Like other blind snakes, the West Kimberly is small and resembles a giant earthworm. Its coloring ranges from brown to pink but is usually a pale, purple-pink color. These snakes are generally found curled under sandstone rocks near the coast of the Indian Ocean.
Ball Pythons are one of the most popular pet snakes in the United States and are therefore bred in a large variety of colors. They are popular pets because they are one of the largest snake species that thrive in captivity and are friendly with humans.
Because of their popularity, specific breeders have created various “morphs”, or color generations for their snakes. Some of the pink morphs include the coral glow morph, the fire ivory morph, and the mystic potion morph. The more vibrant the morph is, the more expensive and rare the snake will be.
Florida Crowned Snake
As their name suggests, Florida Crowned Snakes are found all across the state of Florida. They are small and vibrant in color and non-venomous. This is rare as most brightly colored amphibians and reptiles are poisonous.
These snakes can grow to about 22 centimeters and are very slender. They are usually red or pink and often have brown or black rings around their heads. Their bellies are a solid pink or white. They are commonly found in deep, underground burrows.
Worm Snakes are small bi-colored snakes found throughout the United States and Southern Canada. They are noticeable because of the defined line between their black backs and pink bellies.
Spotting these beauties is rare because they spend most of their time sheltered under leaves and rocks. They live in woodland areas and take great care to stay hidden.
Pink Rattlesnakes are just one coloring of the more general Rattlesnake species found in North-Central Mexico and the Southwestern United States.

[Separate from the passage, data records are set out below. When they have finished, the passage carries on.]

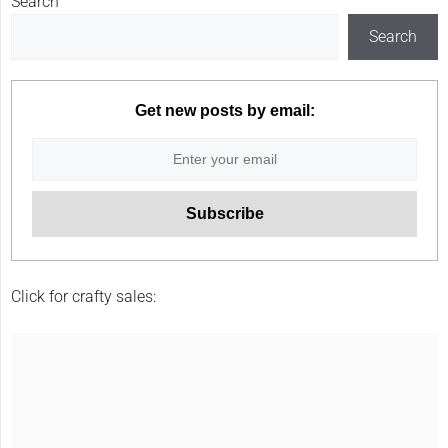
Search
Search
Get new posts by email:
Click for crafty sales: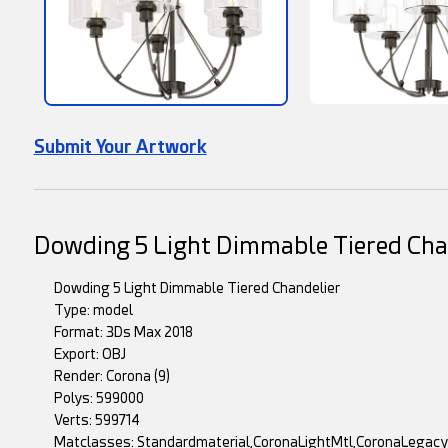
Submit Your Artwork
Dowding 5 Light Dimmable Tiered Cha
Dowding 5 Light Dimmable Tiered Chandelier
Type: model
Format: 3Ds Max 2018
Export: OBJ
Render: Corona (9)
Polys: 599000
Verts: 599714
Matclasses: Standardmaterial,CoronaLightMtl,CoronaLegac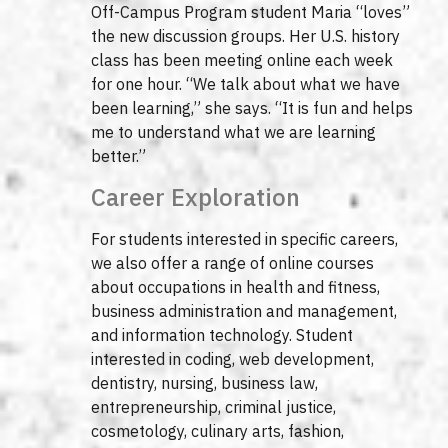
Off-Campus Program student Maria “loves”
the new discussion groups. Her U.S. history
class has been meeting online each week
for one hour. “We talk about what we have
been learning,” she says. “It is fun and helps
me to understand what we are learning
better.”
Career Exploration
For students interested in specific careers,
we also offer a range of online courses
about occupations in health and fitness,
business administration and management,
and information technology. Student
interested in coding, web development,
dentistry, nursing, business law,
entrepreneurship, criminal justice,
cosmetology, culinary arts, fashion,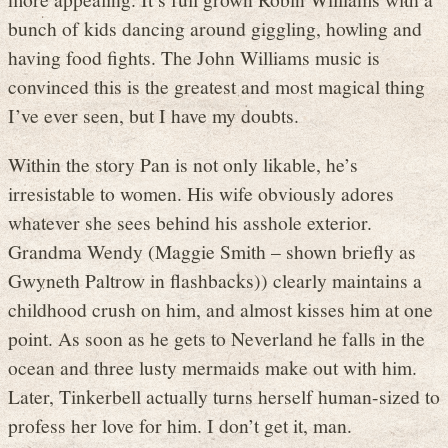
bunch of kids dancing around giggling, howling and
having food fights. The John Williams music is
convinced this is the greatest and most magical thing
I’ve ever seen, but I have my doubts.
Within the story Pan is not only likable, he’s
irresistable to women. His wife obviously adores
whatever she sees behind his asshole exterior.
Grandma Wendy (Maggie Smith – shown briefly as
Gwyneth Paltrow in flashbacks)) clearly maintains a
childhood crush on him, and almost kisses him at one
point. As soon as he gets to Neverland he falls in the
ocean and three lusty mermaids make out with him.
Later, Tinkerbell actually turns herself human-sized to
profess her love for him. I don’t get it, man.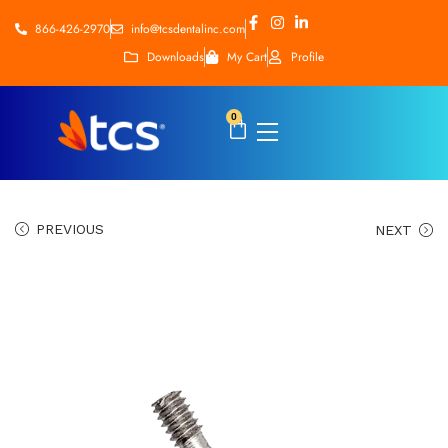
866-426-2970
info@tcsdentalinc.com
Downloads
My Cart
Profile
0
PREVIOUS
NEXT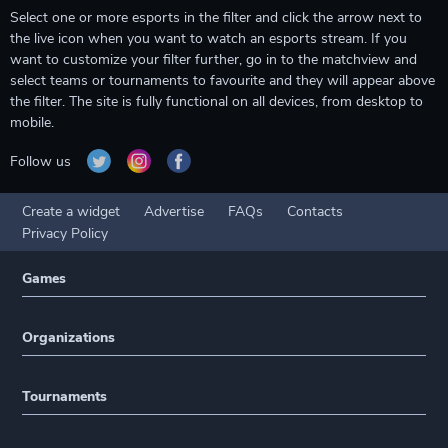
Select one or more esports in the filter and click the arrow next to
the live icon when you want to watch an esports stream. If you
want to customize your filter further, go in to the matchview and
select teams or tournaments to favourite and they will appear above
the filter. The site is fully functional on all devices, from desktop to
mobile.
Follow us
Create a widget
Advertise
FAQs
Contacts
Privacy Policy
Games
Organizations
Tournaments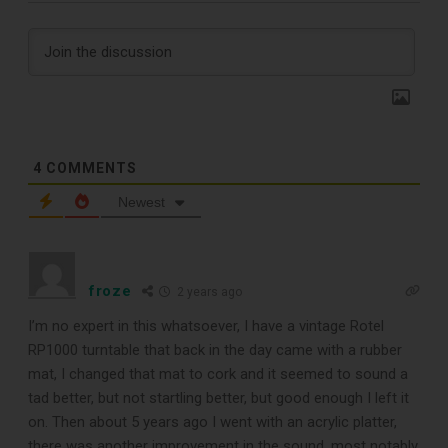
Subscribe
Subscribe to Sound Matters and
receive our free guide to the top
4
COMMENTS
record cleaning tools every vinyl
Newest
enthusiast should own.
froze
2 years ago
I’m no expert in this whatsoever, I have a vintage Rotel
RP1000 turntable that back in the day came with a rubber
mat, I changed that mat to cork and it seemed to sound a
tad better, but not startling better, but good enough I left it
on. Then about 5 years ago I went with an acrylic platter,
there was another improvement in the sound, most notably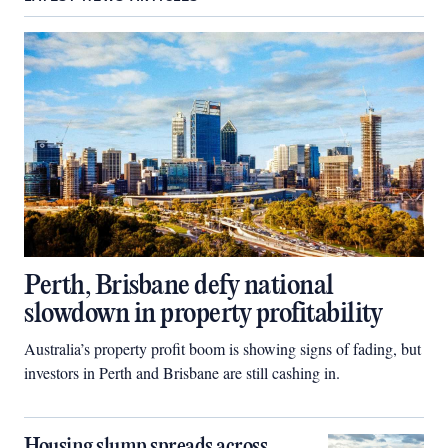
Perth, Brisbane defy national
slowdown in property profitability
Australia’s property profit boom is showing signs of fading, but
investors in Perth and Brisbane are still cashing in.
Housing slump spreads across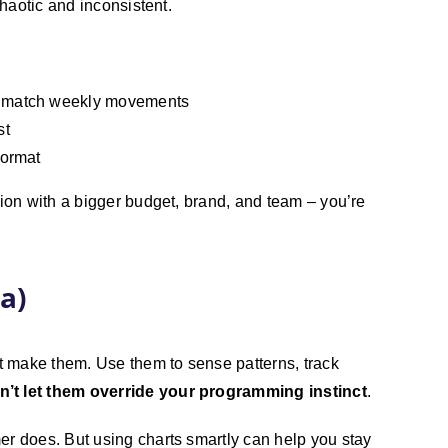
chaotic and inconsistent.
to match weekly movements
st
format
tion with a bigger budget, brand, and team – you’re
a)
ot make them. Use them to sense patterns, track
n’t let them override your programming instinct
.
er does. But using charts smartly can help you stay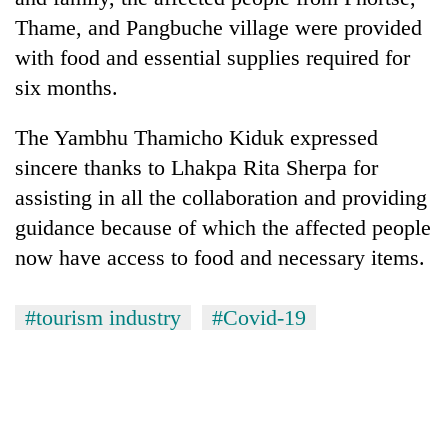
Thame, and Pangbuche village were provided
with food and essential supplies required for
six months.
The Yambhu Thamicho Kiduk expressed
sincere thanks to Lhakpa Rita Sherpa for
assisting in all the collaboration and providing
guidance because of which the affected people
now have access to food and necessary items.
#tourism industry
#Covid-19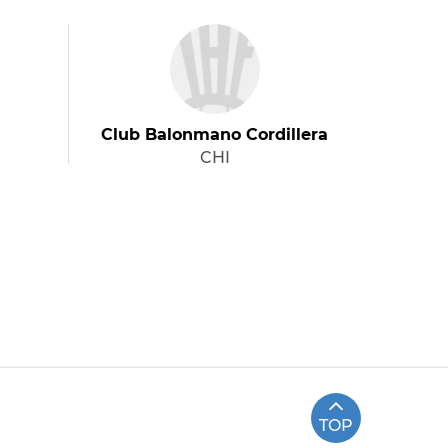
Club Balonmano Cordillera
CHI
TOP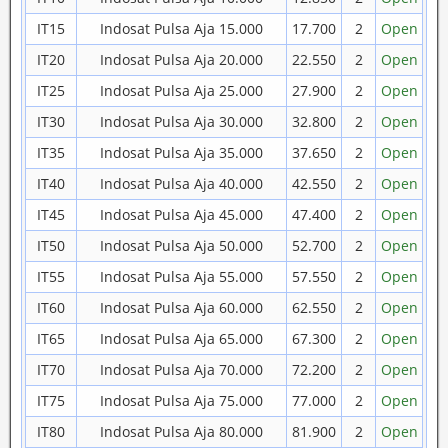
IT15
Indosat Pulsa Aja 15.000
17.700
2
Open
IT20
Indosat Pulsa Aja 20.000
22.550
2
Open
IT25
Indosat Pulsa Aja 25.000
27.900
2
Open
IT30
Indosat Pulsa Aja 30.000
32.800
2
Open
IT35
Indosat Pulsa Aja 35.000
37.650
2
Open
IT40
Indosat Pulsa Aja 40.000
42.550
2
Open
IT45
Indosat Pulsa Aja 45.000
47.400
2
Open
IT50
Indosat Pulsa Aja 50.000
52.700
2
Open
IT55
Indosat Pulsa Aja 55.000
57.550
2
Open
IT60
Indosat Pulsa Aja 60.000
62.550
2
Open
IT65
Indosat Pulsa Aja 65.000
67.300
2
Open
IT70
Indosat Pulsa Aja 70.000
72.200
2
Open
IT75
Indosat Pulsa Aja 75.000
77.000
2
Open
IT80
Indosat Pulsa Aja 80.000
81.900
2
Open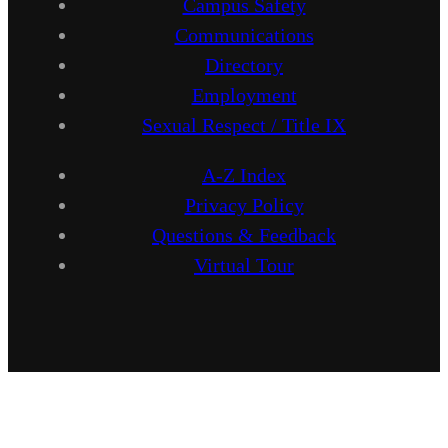
Campus Safety
Communications
Directory
Employment
Sexual Respect / Title IX
A-Z Index
Privacy Policy
Questions & Feedback
Virtual Tour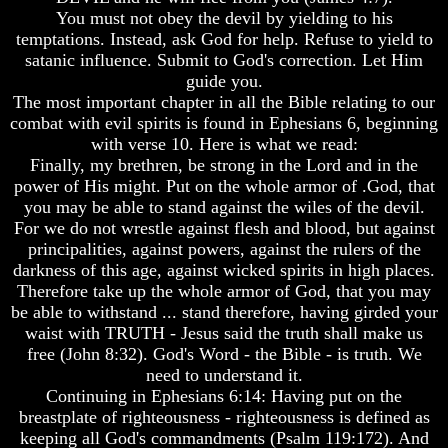
Humans
Humans
You must not obey the devil by yielding to his
Were
Were
temptations. Instead, ask God for help. Refuse to yield to
Put
Put
satanic influence. Submit to God's correction. Let Him
On
On
guide you.
Earth
Earth
The most important chapter in all the Bible relating to our
The
The
combat with evil spirits is found in Ephesians 6, beginning
only
only
with verse 10. Here is what we read:
real
real
Finally, my brethren, be strong in the Lord and in the
value
value
power of His might. Put on the whole armor of .God, that
of
of
you may be able to stand against the wiles of the devil.
a
a
human
human
For we do not wrestle against flesh and blood, but against
life
life
principalities, against powers, against the rulers of the
darkness of this age, against wicked spirits in high places.
Bridging
Bridging
Therefore take up the whole armor of God, that you may
The
The
be able to withstand ... stand therefore, having girded your
Gap
Gap
Between
Between
waist with TRUTH - Jesus said the truth shall make us
Human
Human
free (John 8:32). God's Word - the Bible - is truth. We
Mind
Mind
need to understand it.
And
And
Continuing in Ephesians 6:14: Having put on the
The
The
breastplate of righteousness - righteousness is defined as
Ultimate
Ultimate
keeping all God's commandments (Psalm 119:172). And
Spirit
Spirit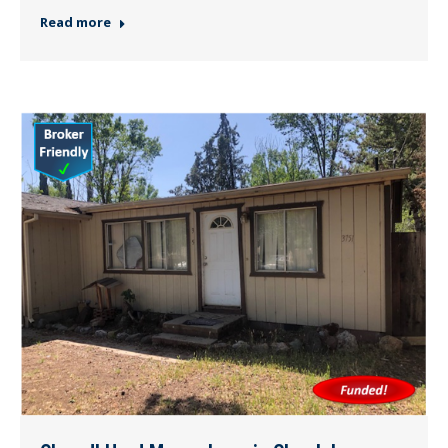
Read more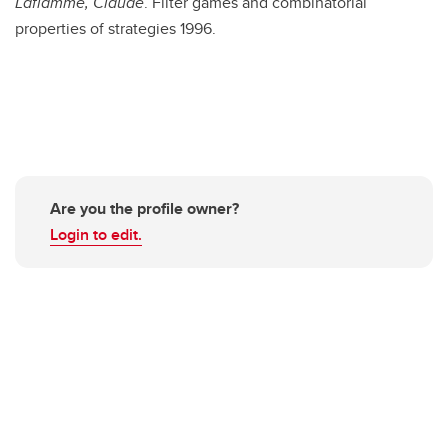
Laflamme, Claude
. Filter games and combinatorial
properties of strategies 1996.
Are you the profile owner?
Login to edit.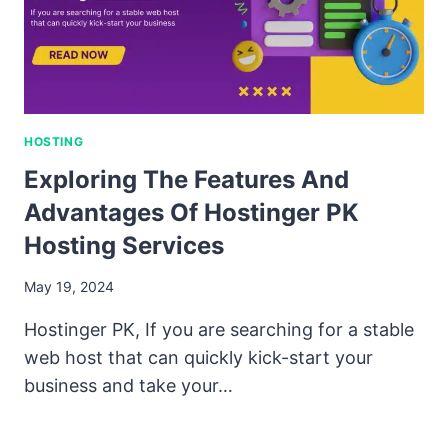
HOSTING
Exploring The Features And
Advantages Of Hostinger PK
Hosting Services
May 19, 2024
Hostinger PK, If you are searching for a stable
web host that can quickly kick-start your
business and take your…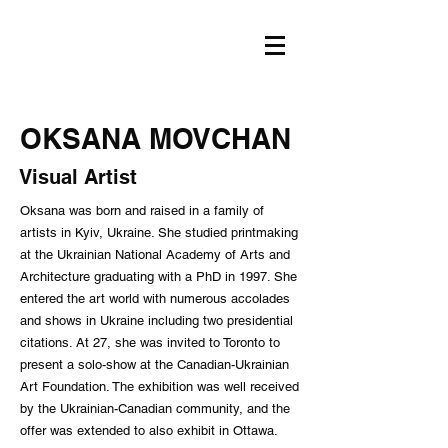
OKSANA MOVCHAN
Visual Artist
Oksana was born and raised in a family of
artists in Kyiv, Ukraine. She studied printmaking
at the Ukrainian National Academy of Arts and
Architecture graduating with a PhD in 1997. She
entered the art world with numerous accolades
and shows in Ukraine including two presidential
citations. At 27, she was invited to Toronto to
present a solo-show at the Canadian-Ukrainian
Art Foundation. The exhibition was well received
by the Ukrainian-Canadian community, and the
offer was extended to also exhibit in Ottawa.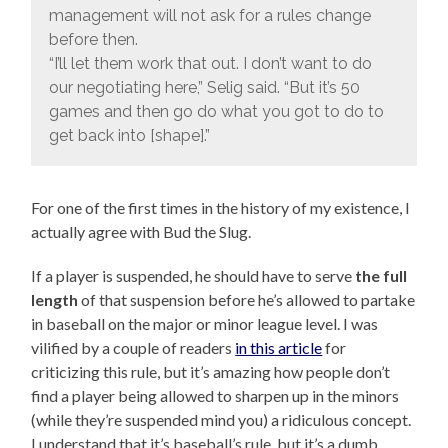
management will not ask for a rules change
before then.
“I’ll let them work that out. I don’t want to do
our negotiating here,” Selig said. “But it’s 50
games and then go do what you got to do to
get back into [shape].”
For one of the first times in the history of my existence, I
actually agree with Bud the Slug.
If a player is suspended, he should have to serve
the full
length
of that suspension before he’s allowed to partake
in baseball on the major or minor league level. I was
vilified by a couple of readers
in this article
for
criticizing this rule, but it’s amazing how people don’t
find a player being allowed to sharpen up in the minors
(while they’re suspended mind you) a ridiculous concept.
I understand that it’s baseball’s rule, but it’s a dumb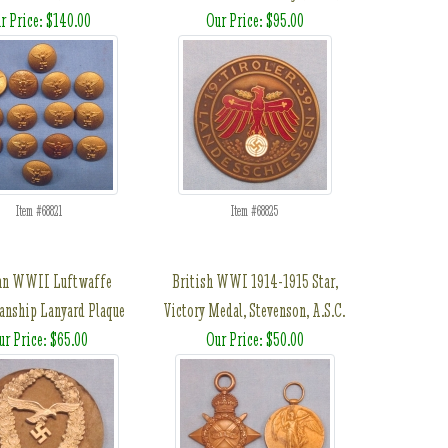
r Price: $140.00
Our Price: $95.00
Item #68821
Item #68825
an WWII Luftwaffe
British WWI 1914-1915 Star,
nship Lanyard Plaque
Victory Medal, Stevenson, A.S.C.
ur Price: $65.00
Our Price: $50.00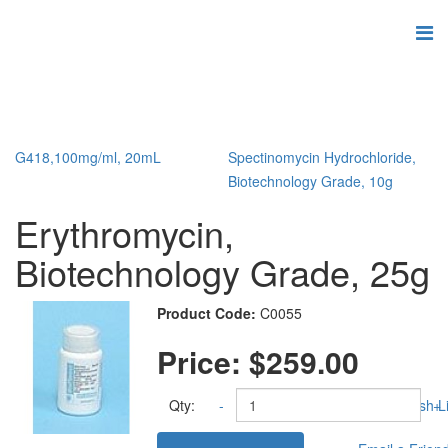
G418,100mg/ml, 20mL
Spectinomycin Hydrochloride,
Biotechnology Grade, 10g
Erythromycin,
Biotechnology Grade, 25g
Product Code:
C0055
Price:
$259.00
Qty:
-
Add to Wish Li
+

They are sometimes referred to as the Green Rattlesnake or the Blue Rattlesnake depending on their coloring and where they live.
The pink variety of this rattlesnake is specifically found in the Davis Mountain region of Southwest Texas. They are pink or purple and often have faded black patterns along their backs.
Learn more about how pigments change the coloring of snakes
In Summary – Are Pink Snakes Real?
Yes, pink snakes are real! Due to their varying degrees of rarity, it may be tricky to find a pink snake in the wild. If you’re fortunate – or unfortunate, depending on your point of view – you may be able to spot one in your backyard, on a trip, or in a zoo.